**REQUIREMENT**
Give back an exact copy of the listing that follows, without the pictures.
################
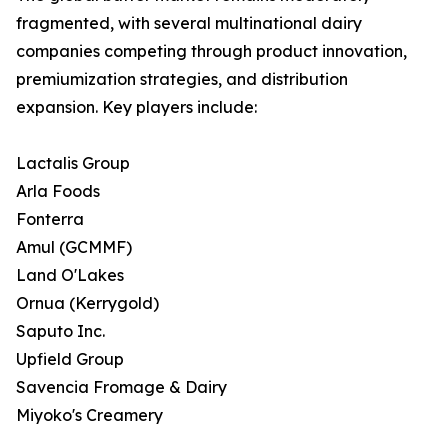
fragmented, with several multinational dairy
companies competing through product innovation,
premiumization strategies, and distribution
expansion. Key players include:
Lactalis Group
Arla Foods
Fonterra
Amul (GCMMF)
Land O'Lakes
Ornua (Kerrygold)
Saputo Inc.
Upfield Group
Savencia Fromage & Dairy
Miyoko's Creamery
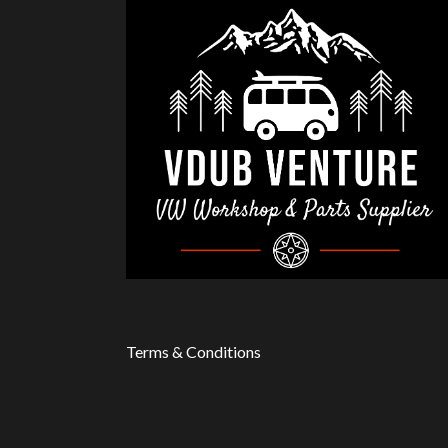
Terms & Conditions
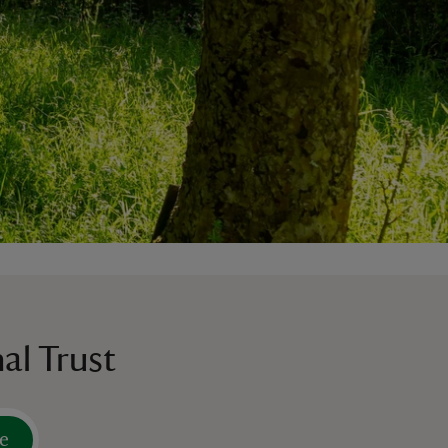
al Trust
e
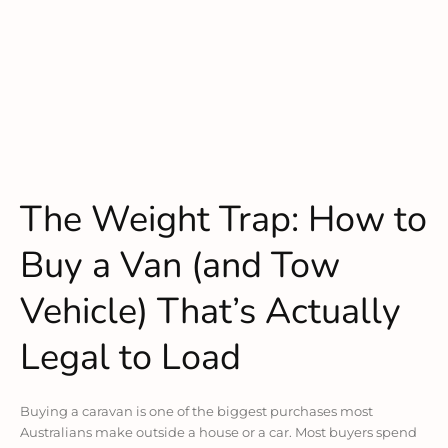
The Weight Trap: How to
Buy a Van (and Tow
Vehicle) That’s Actually
Legal to Load
Buying a caravan is one of the biggest purchases most
Australians make outside a house or a car. Most buyers spend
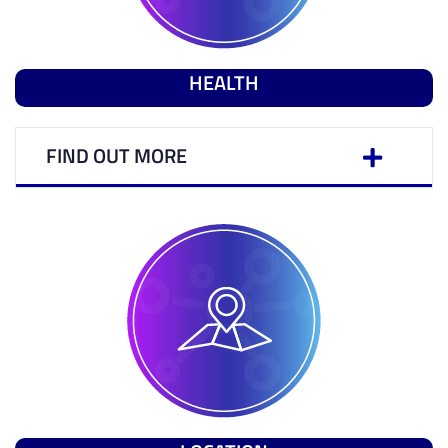
HEALTH
FIND OUT MORE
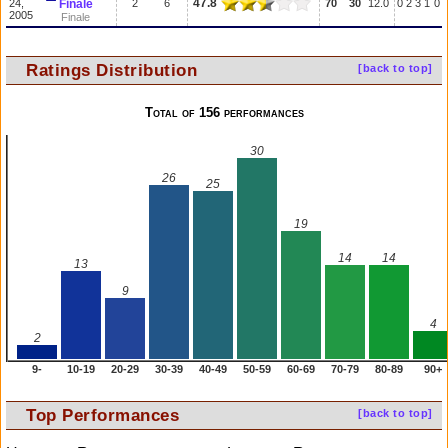
47.8
24,
Finale
2
6
70
30
12.0
0
2
3
1
0
2005
Finale
Ratings Distribution
[back to top]
Total of 156 performances
30
26
25
19
14
14
13
9
4
2
9-
10-19
20-29
30-39
40-49
50-59
60-69
70-79
80-89
90+
Top Performances
[back to top]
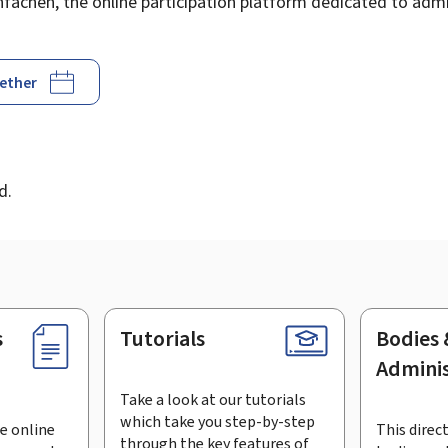
achen, the online participation platform dedicated to admin
gether
d
d.
s
Tutorials
Bodies 
Adminis
Take a look at our tutorials
which take you step-by-step
e online
This direct
through the key features of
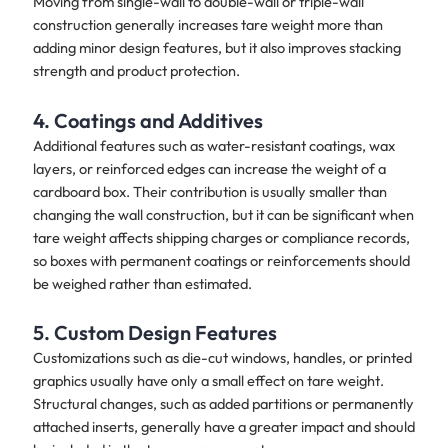
Moving from single-wall to double-wall or triple-wall
construction generally increases tare weight more than
adding minor design features, but it also improves stacking
strength and product protection.
4. Coatings and Additives
Additional features such as water-resistant coatings, wax
layers, or reinforced edges can increase the weight of a
cardboard box. Their contribution is usually smaller than
changing the wall construction, but it can be significant when
tare weight affects shipping charges or compliance records,
so boxes with permanent coatings or reinforcements should
be weighed rather than estimated.
5. Custom Design Features
Customizations such as die-cut windows, handles, or printed
graphics usually have only a small effect on tare weight.
Structural changes, such as added partitions or permanently
attached inserts, generally have a greater impact and should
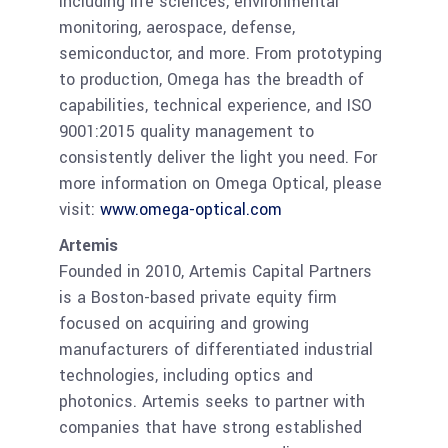
including life sciences, environmental
monitoring, aerospace, defense,
semiconductor, and more. From prototyping
to production, Omega has the breadth of
capabilities, technical experience, and ISO
9001:2015 quality management to
consistently deliver the light you need. For
more information on Omega Optical, please
visit:
www.omega-optical
.com
Artemis
Founded in 2010, Artemis Capital Partners
is a Boston-based private equity firm
focused on acquiring and growing
manufacturers of differentiated industrial
technologies, including optics and
photonics. Artemis seeks to partner with
companies that have strong established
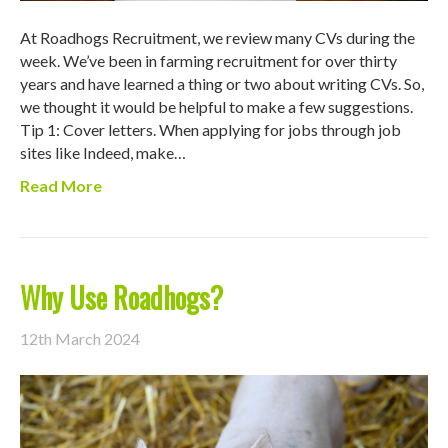
At Roadhogs Recruitment, we review many CVs during the
week. We’ve been in farming recruitment for over thirty
years and have learned a thing or two about writing CVs. So,
we thought it would be helpful to make a few suggestions.
Tip 1: Cover letters. When applying for jobs through job
sites like Indeed, make…
Read More
Why Use Roadhogs?
12th March 2024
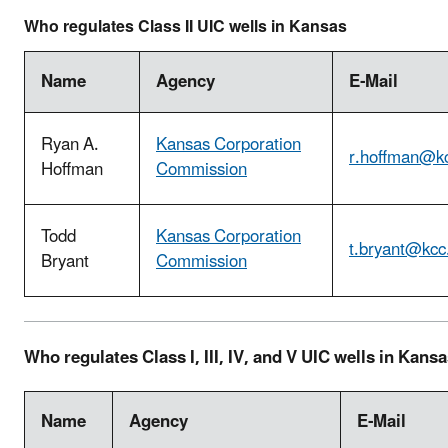
Who regulates Class II UIC wells in Kansas
Name
Agency
E-Mail
Ryan A.
Kansas Corporation
r.hoffman@kc
Hoffman
Commission
Todd
Kansas Corporation
t.bryant@kcc
Bryant
Commission
Who regulates Class I, III, IV, and V UIC wells in Kans
Name
Agency
E-Mail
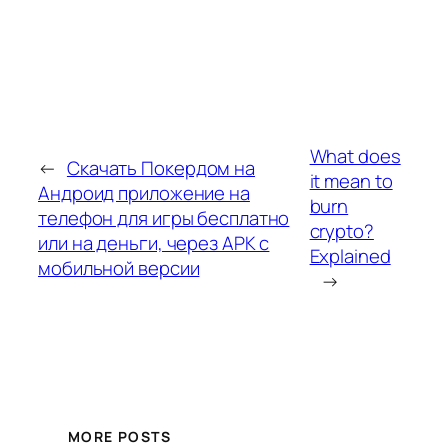
What does
←
Скачать Покердом на
it mean to
Андроид приложение на
burn
телефон для игры бесплатно
crypto?
или на деньги, через APK с
Explained
мобильной версии
→
MORE POSTS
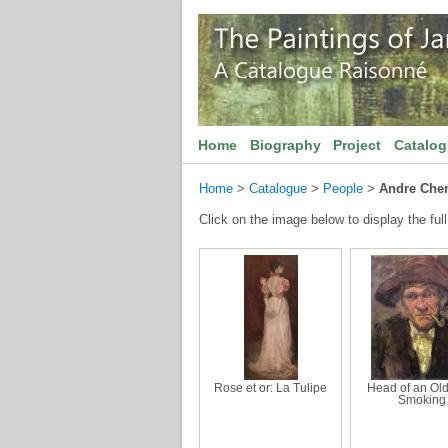
Home
Biography
Project
Catalo
Home
>
Catalogue
>
People
>
Andre Che
Click on the image below to display the full
Rose et or: La Tulipe
Head of an Ol
Smoking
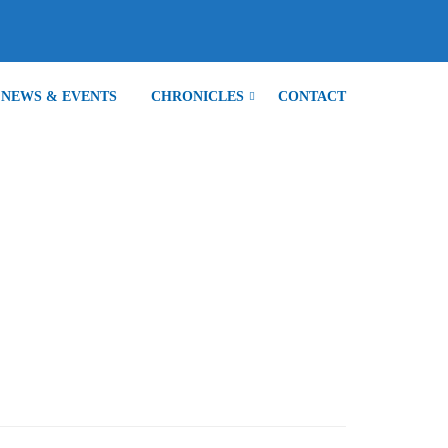
NEWS & EVENTS
CHRONICLES
CONTACT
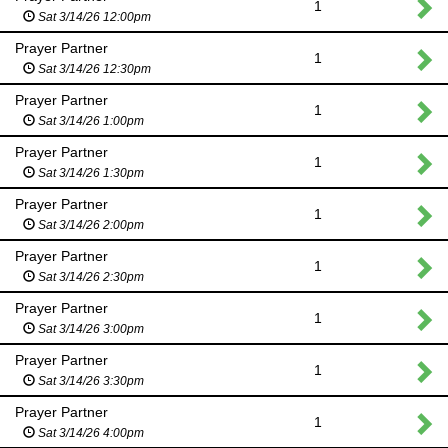
1
Sat 3/14/26 12:00pm
Prayer Partner
1
Sat 3/14/26 12:30pm
Prayer Partner
1
Sat 3/14/26 1:00pm
Prayer Partner
1
Sat 3/14/26 1:30pm
Prayer Partner
1
Sat 3/14/26 2:00pm
Prayer Partner
1
Sat 3/14/26 2:30pm
Prayer Partner
1
Sat 3/14/26 3:00pm
Prayer Partner
1
Sat 3/14/26 3:30pm
Prayer Partner
1
Sat 3/14/26 4:00pm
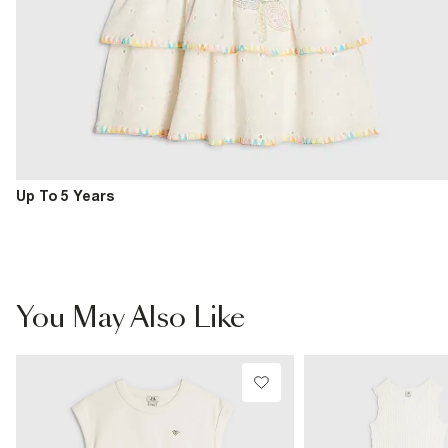
Up To 5 Years
You May Also Like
################
**EXERCISE RESULT**
fragmented, with several multinational dairy
companies competing through product innovation,
premiumization strategies, and distribution
expansion. Key players include:
Lactalis Group
Arla Foods
Fonterra
Amul (GCMMF)
Land O'Lakes
Ornua (Kerrygold)
Saputo Inc.
Upfield Group
Savencia Fromage & Dairy
Miyoko's Creamery
Terms & Conditions
al Trust
e
The Weight Trap: How to
Buy a Van (and Tow
Vehicle) That’s Actually
Legal to Load
Buying a caravan is one of the biggest purchases most
Australians make outside a house or a car. Most buyers spend
HEALTH
FIND OUT MORE
47.8
24,
Finale
2
6
70
30
12.0
0
2
3
1
0
2005
Finale
Ratings Distribution
[back to top]
Total of 156 performances
30
26
25
19
14
14
13
9
4
2
9-
10-19
20-29
30-39
40-49
50-59
60-69
70-79
80-89
90+
Top Performances
[back to top]
achen, the online participation platform dedicated to admin
gether
d
d.
s
Tutorials
Bodies 
Adminis
Take a look at our tutorials
which take you step-by-step
e online
This direct
through the key features of
Moving from single-wall to double-wall or triple-wall
construction generally increases tare weight more than
adding minor design features, but it also improves stacking
strength and product protection.
4. Coatings and Additives
Additional features such as water-resistant coatings, wax
layers, or reinforced edges can increase the weight of a
cardboard box. Their contribution is usually smaller than
changing the wall construction, but it can be significant when
tare weight affects shipping charges or compliance records,
so boxes with permanent coatings or reinforcements should
be weighed rather than estimated.
5. Custom Design Features
Customizations such as die-cut windows, handles, or printed
graphics usually have only a small effect on tare weight.
Structural changes, such as added partitions or permanently
attached inserts, generally have a greater impact and should
including life sciences, environmental
monitoring, aerospace, defense,
semiconductor, and more. From prototyping
to production, Omega has the breadth of
capabilities, technical experience, and ISO
9001:2015 quality management to
consistently deliver the light you need. For
more information on Omega Optical, please
visit:
www.omega-optical
.com
Artemis
Founded in 2010, Artemis Capital Partners
is a Boston-based private equity firm
focused on acquiring and growing
manufacturers of differentiated industrial
technologies, including optics and
photonics. Artemis seeks to partner with
companies that have strong established
At Roadhogs Recruitment, we review many CVs during the
week. We’ve been in farming recruitment for over thirty
years and have learned a thing or two about writing CVs. So,
we thought it would be helpful to make a few suggestions.
Tip 1: Cover letters. When applying for jobs through job
sites like Indeed, make…
Read More
Why Use Roadhogs?
12th March 2024
Who regulates Class II UIC wells in Kansas
Name
Agency
E-Mail
Ryan A.
Kansas Corporation
r.hoffman@kc
Hoffman
Commission
Todd
Kansas Corporation
t.bryant@kcc
Bryant
Commission
Who regulates Class I, III, IV, and V UIC wells in Kans
Name
Agency
E-Mail
What does
←
Скачать Покердом на
it mean to
Андроид приложение на
burn
телефон для игры бесплатно
crypto?
или на деньги, через APK с
Explained
мобильной версии
→
MORE POSTS
Home
Biography
Project
Catalo
Home
>
Catalogue
>
People
>
Andre Che
Click on the image below to display the full
Rose et or: La Tulipe
Head of an Ol
Smoking
NEWS & EVENTS
CHRONICLES
CONTACT
1
Sat 3/14/26 12:00pm
Prayer Partner
1
Sat 3/14/26 12:30pm
Prayer Partner
1
Sat 3/14/26 1:00pm
Prayer Partner
1
Sat 3/14/26 1:30pm
Prayer Partner
1
Sat 3/14/26 2:00pm
Prayer Partner
1
Sat 3/14/26 2:30pm
Prayer Partner
1
Sat 3/14/26 3:00pm
Prayer Partner
1
Sat 3/14/26 3:30pm
Prayer Partner
1
Sat 3/14/26 4:00pm
Up To 5 Years
You May Also Like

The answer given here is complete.